El collage, constituido así como un fenómeno histórico que suscitó -junto con la abstracción- el gran cambio del arte del siglo XX, responde a una nueva situación del objeto que acontece más allá de las fronteras del arte. Por esta razón, la visión ofrecida generalmente por la historiografía y la crítica acerca del extrañamiento de las partes constitutivas de un collage, sea al nivel que sea (iconográfico, formal o material), no se corresponde con la realidad del gesto constituyente, dado que es la realidad la que se presenta extraña de antemano en el marco del mercado, mientras que el collagista en cuestión intentará otorgar nuevas funciones a los objetos alienados que, no obstante, escapan de los anteriores medios de conocimiento racional y de las disposiciones miméticas o narrativas aristotélicas.
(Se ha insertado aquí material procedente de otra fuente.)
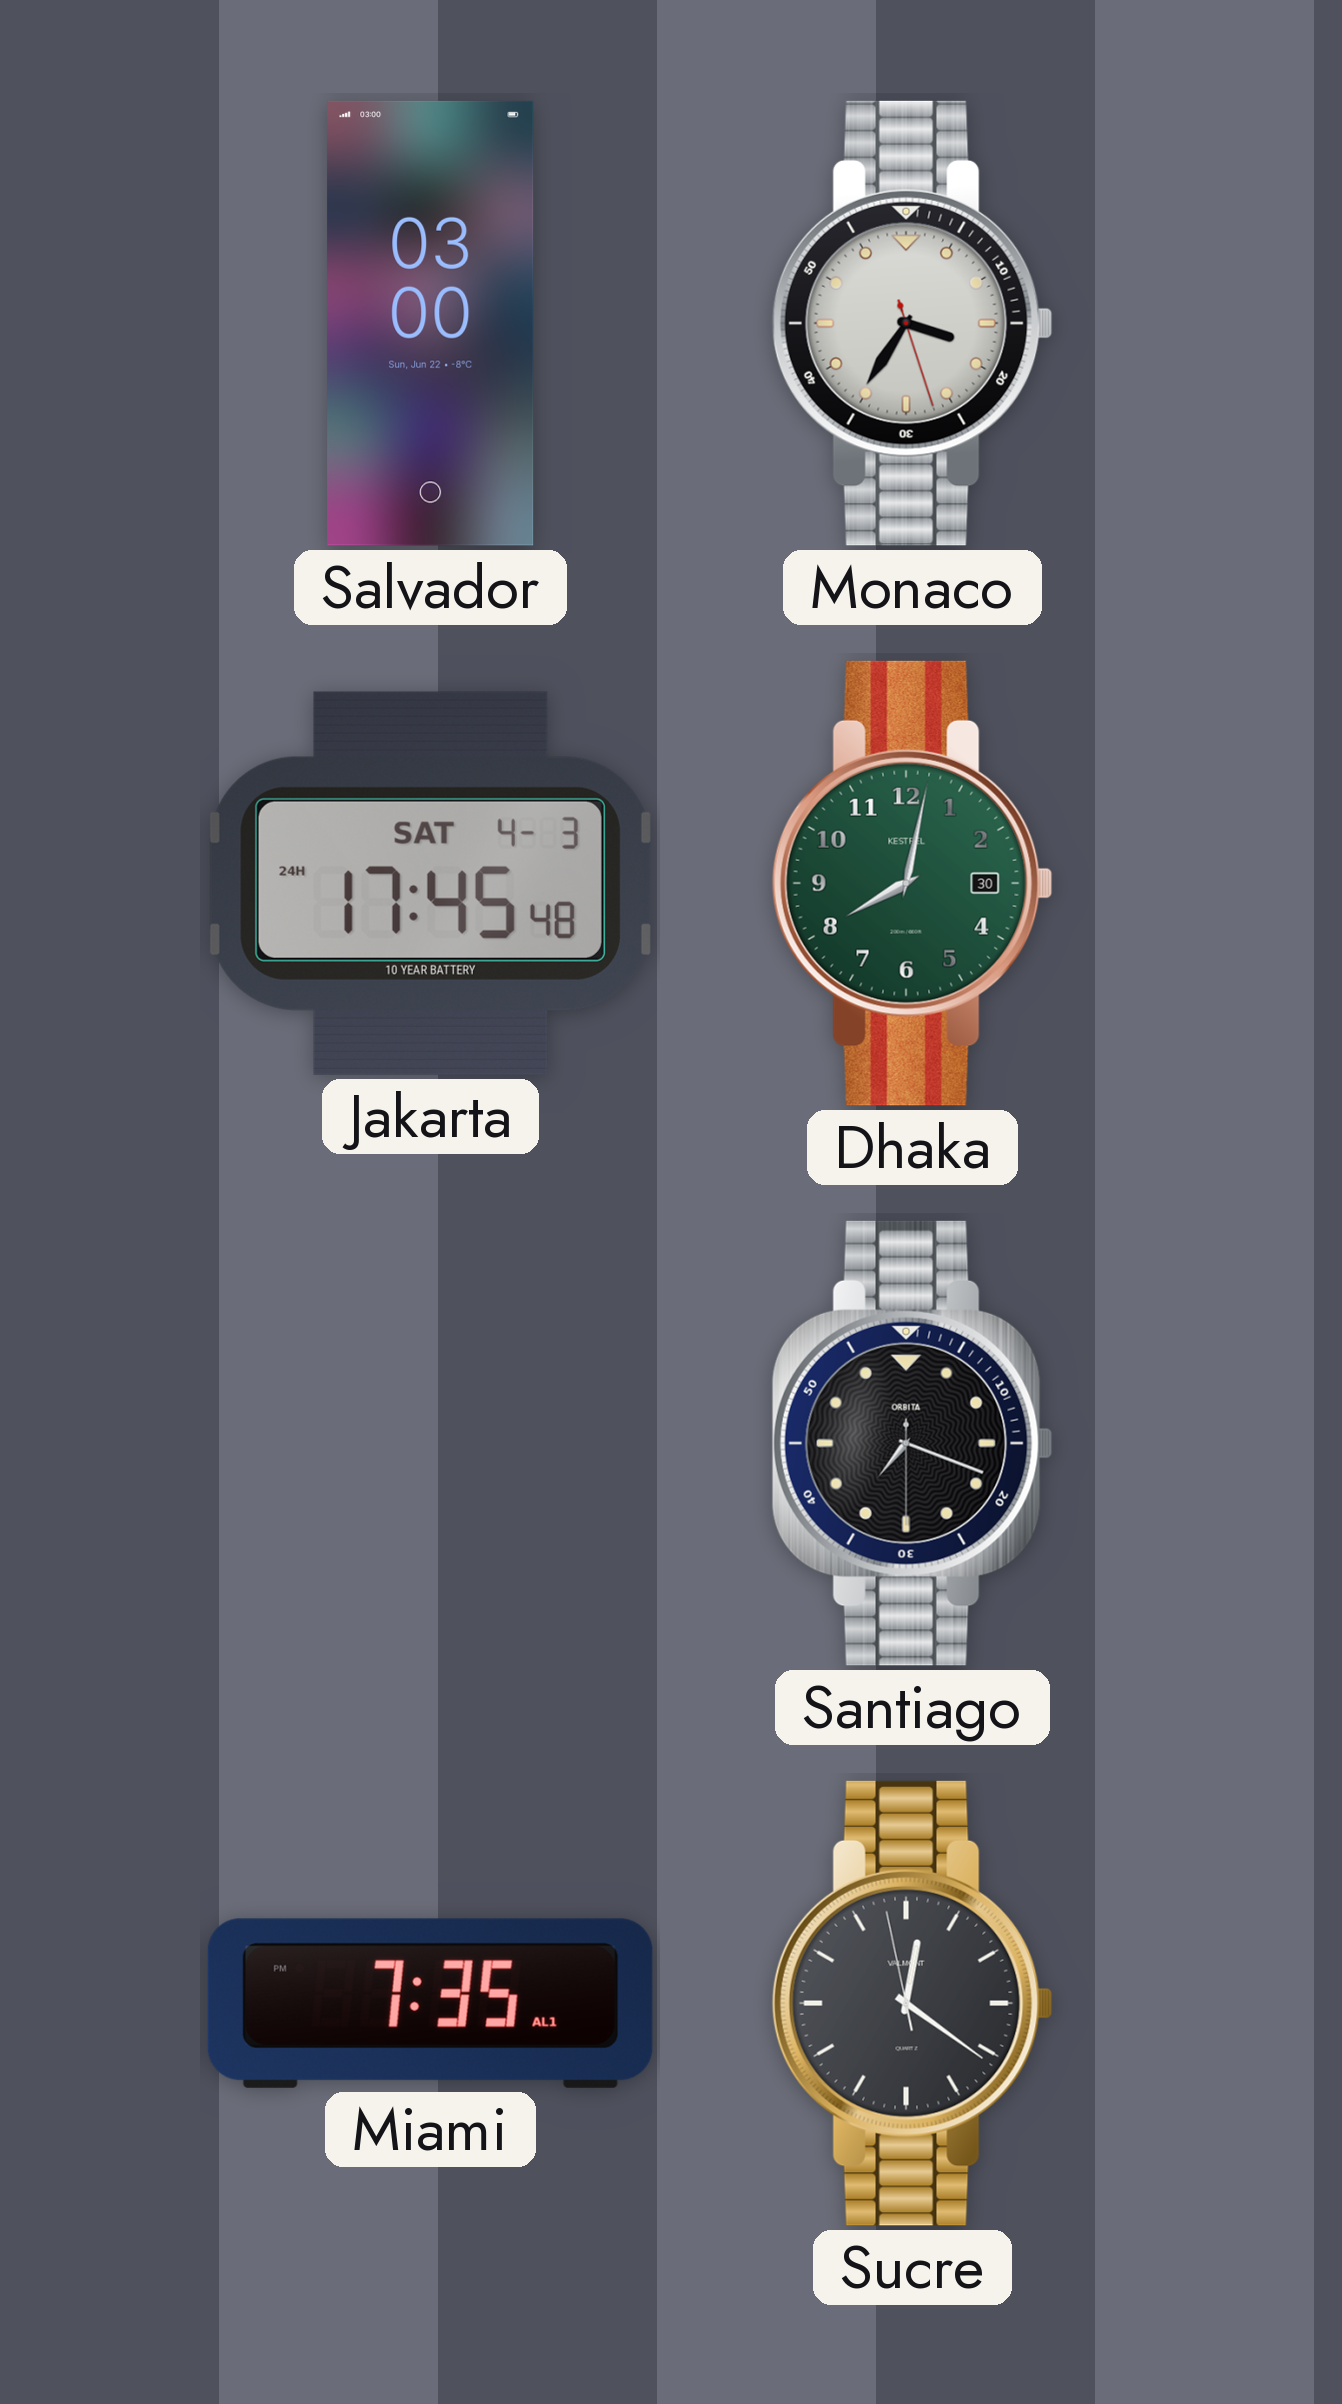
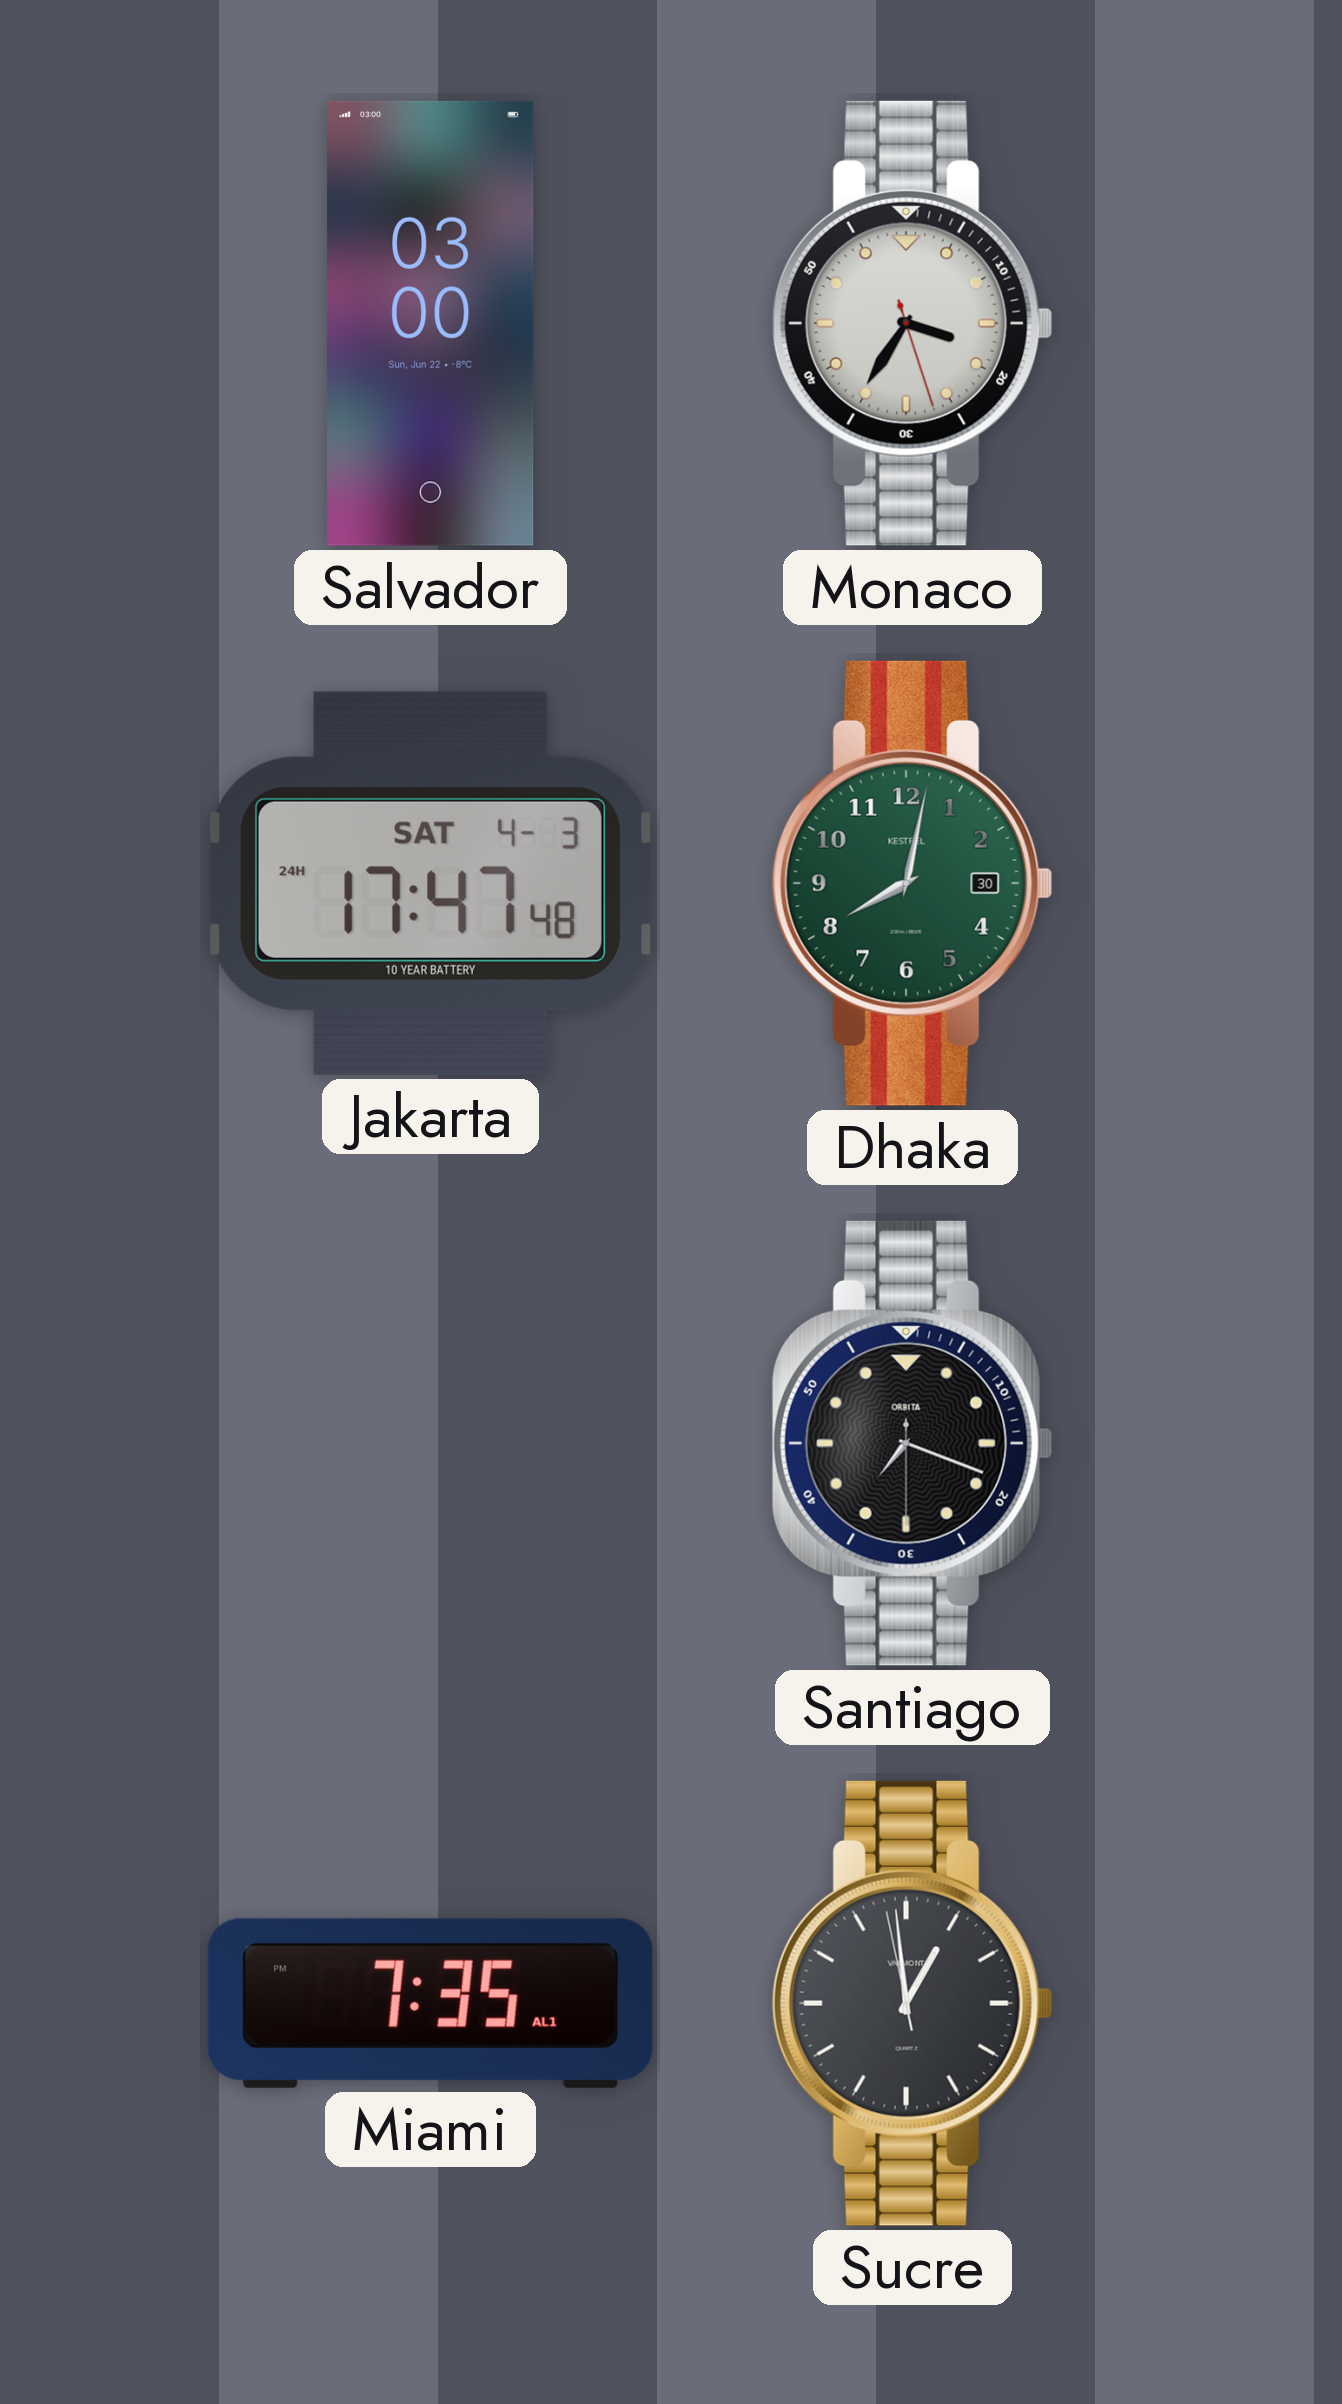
Jakarta: 17:45 -> 17:47
Sucre: 12:20 -> 12:58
La salida que la obra artística del siglo XX ha escogido frente a esta crisis de la realidad ha consistido, en un principio, en huir de su propia condición artística para alcanzar la coherencia entre su forma y su contenido, entre su forma y su materia, porque ésta es la única vía de hacer reconocible la realidad arrebatada: el collage y la producción artística contemporánea en general, tan sólo podrá hablar de su propio proceso de elaboración, de sí misma, y nunca de referencias que les son ajenas por nacer de la escisión de sus niveles de comprensión, y con ello nos referimos a los análisis iconográficos, lingüísticos y formales llevados a cabo en vistas a su recuperación institucional y artística. Por encima de si es arte, lo decisivo en el collage es la reconstrucción del tiempo vivido, la construcción -o la solidificación del gesto- de uno mismo.